Artistic breads are made with dead doughs (no yeast) and are used for decoration only, typically as centerpieces. I have the pleasure of working daily with Ciril Hitz, whom I consider to be the world leader in this particular discipline. The wine bottle bread upthread was his demo for a class project at Johnson & Wales. The dough is a live dough with bread flour, whole wheat flour, rye flour, and buckwheat flour as well as water, salt, yeast, etc. This dough has many applications, left only to the baker's imagination
Tepee,
First, let me say that I clicked on your site and enjoyed it very much. Your desserts are most intruiging to my Western sensibilities. I also appreciate your use of whole grains.

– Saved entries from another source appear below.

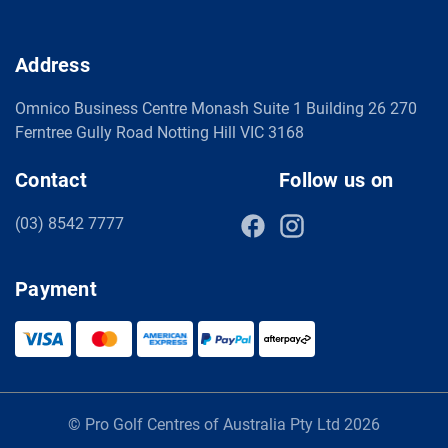
Address
Omnico Business Centre Monash Suite 1 Building 26 270
Ferntree Gully Road Notting Hill VIC 3168
Contact
Follow us on
(03) 8542 7777
Payment
© Pro Golf Centres of Australia Pty Ltd 2026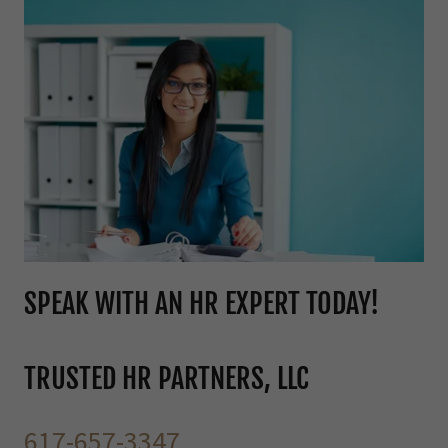
SPEAK WITH AN HR EXPERT TODAY!
TRUSTED HR PARTNERS, LLC
617-657-3347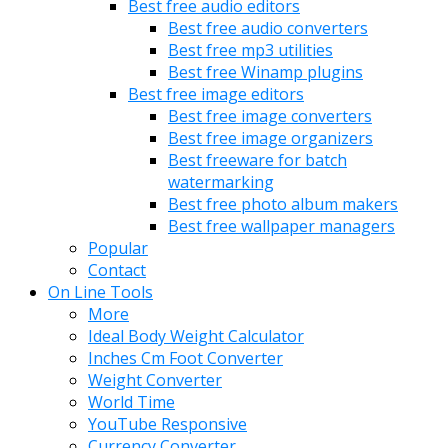
Best free audio editors
Best free audio converters
Best free mp3 utilities
Best free Winamp plugins
Best free image editors
Best free image converters
Best free image organizers
Best freeware for batch
watermarking
Best free photo album makers
Best free wallpaper managers
Popular
Contact
On Line Tools
More
Ideal Body Weight Calculator
Inches Cm Foot Converter
Weight Converter
World Time
YouTube Responsive
Currency Converter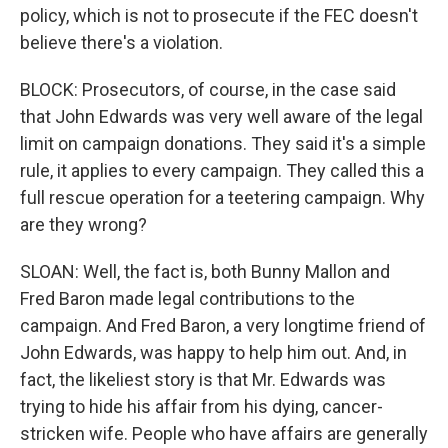
policy, which is not to prosecute if the FEC doesn't
believe there's a violation.
BLOCK: Prosecutors, of course, in the case said
that John Edwards was very well aware of the legal
limit on campaign donations. They said it's a simple
rule, it applies to every campaign. They called this a
full rescue operation for a teetering campaign. Why
are they wrong?
SLOAN: Well, the fact is, both Bunny Mallon and
Fred Baron made legal contributions to the
campaign. And Fred Baron, a very longtime friend of
John Edwards, was happy to help him out. And, in
fact, the likeliest story is that Mr. Edwards was
trying to hide his affair from his dying, cancer-
stricken wife. People who have affairs are generally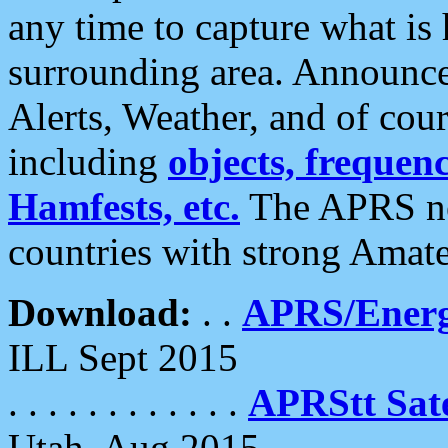
any time to capture what is
surrounding area. Announce
Alerts, Weather, and of cours
including
objects, frequenci
Hamfests, etc.
The APRS ne
countries with strong Amat
Download:
. .
APRS/Energ
ILL Sept 2015
. . . . . . . . . . . .
APRStt Sate
Utah, Aug 2015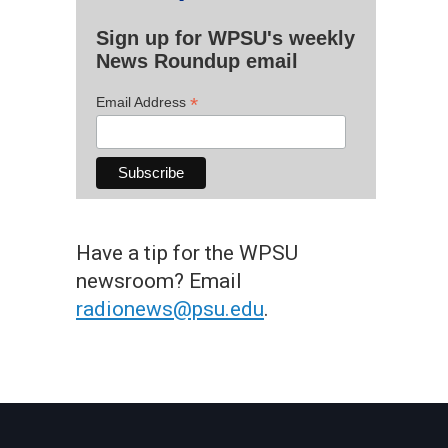
Sign up for WPSU's weekly
News Roundup email
*
Email Address
Have a tip for the WPSU
newsroom? Email
radionews@psu.edu
.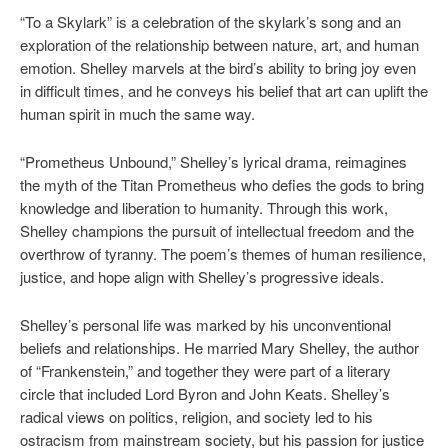
“To a Skylark” is a celebration of the skylark’s song and an
exploration of the relationship between nature, art, and human
emotion. Shelley marvels at the bird’s ability to bring joy even
in difficult times, and he conveys his belief that art can uplift the
human spirit in much the same way.
“Prometheus Unbound,” Shelley’s lyrical drama, reimagines
the myth of the Titan Prometheus who defies the gods to bring
knowledge and liberation to humanity. Through this work,
Shelley champions the pursuit of intellectual freedom and the
overthrow of tyranny. The poem’s themes of human resilience,
justice, and hope align with Shelley’s progressive ideals.
Shelley’s personal life was marked by his unconventional
beliefs and relationships. He married Mary Shelley, the author
of “Frankenstein,” and together they were part of a literary
circle that included Lord Byron and John Keats. Shelley’s
radical views on politics, religion, and society led to his
ostracism from mainstream society, but his passion for justice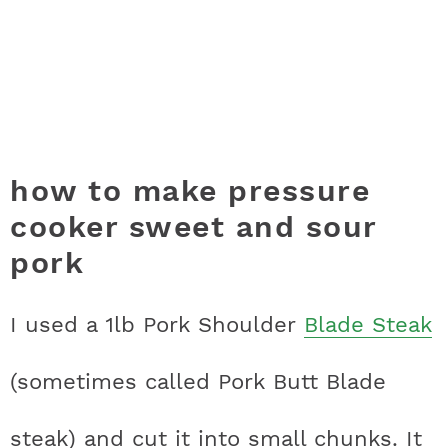
how to make pressure
cooker sweet and sour
pork
I used a 1lb Pork Shoulder
Blade Steak
(sometimes called Pork Butt Blade
steak) and cut it into small chunks. It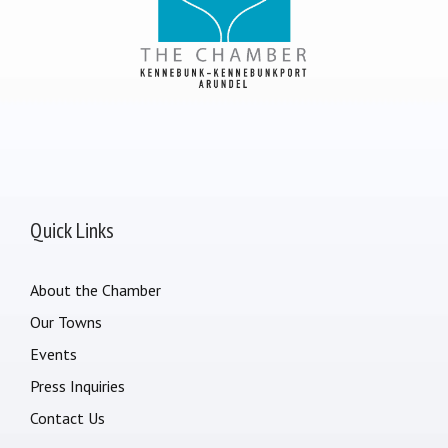
Quick Links
About the Chamber
Our Towns
Events
Press Inquiries
Contact Us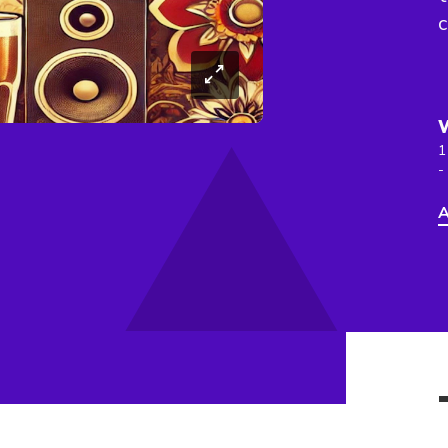
c
1
-
A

To glaze the artistic pieces, we use a food grade spray shellac after the pieces have been baked and cooled.
A basic dead rye dough to start playing with is 3 Kg of medium rye flour and 2 Kg of simple syrup (cool). Mix with a dough hook until incorporated. Keep covered or wrap tighly when not in use.
A basic live dough is 2 Kg. low protein bread flour, 100g medium rye flour, 1.3 Kg water, 40g fresh yeast, and 30g salt. You can play with that and begin to exchange flours and grains within that framework. Depending on the flour available to you, you might need to add a small percentage of shortening to gain extensibility and to make the dough a little more pliable; the amount of shortening used is quite small. Also remember, with different flours in different parts of the world, water is variable. Mix on low speed with a hook to incorporate. Mix for about 4 minutes on second speed. Primary fermentation of one hour. Divide, preshape, rest dough, shape, and proof covered for approximately one hour (we put the larger pieces inside a large plastic bag and moisten with a spray bottle. Bake at 450 degrees F with light steam in the beginning. Vent at the end of the bake. For more strength, you could preferment up to 25% of the flour. If you look at the wine bottle piece, you will notice that it is generously dusted with medium rye. The amount of dusting varies from project to project and whether the object is to highlight or accent. Us a very fine sieve....

I have a question. I need to make some little tidbits to eat as part of a larger exhibit. They need to look like wheat stalks, like little braidy looking little wheaty things. Just the illusion of wheat of course. There will be a vase with wheat stalks on the table so something just to further the idea. So I thought about messing around with pretzel dough but then I thought I could do a decorative centerpiece too.
So if the centerpiece with the bottle upthread was made with a yeasted dough, what is the advantage to using an un-yeasted dough for a centerpiece? The recipe listed is with rye flour and simple syrup for the dead dough. Is rye flour better to use than wheat?
If you were making a little tidbit to eat what would you make it out of?? Pretzel-y or bready or what formula if you have one??? How it looks is more important than how it tastes but it needs to be tasty.
Any and all help/ideas welcome.
I would love to get the cd's and stuff but this is for early May so I'm just gonna wing it with y'all's input/help.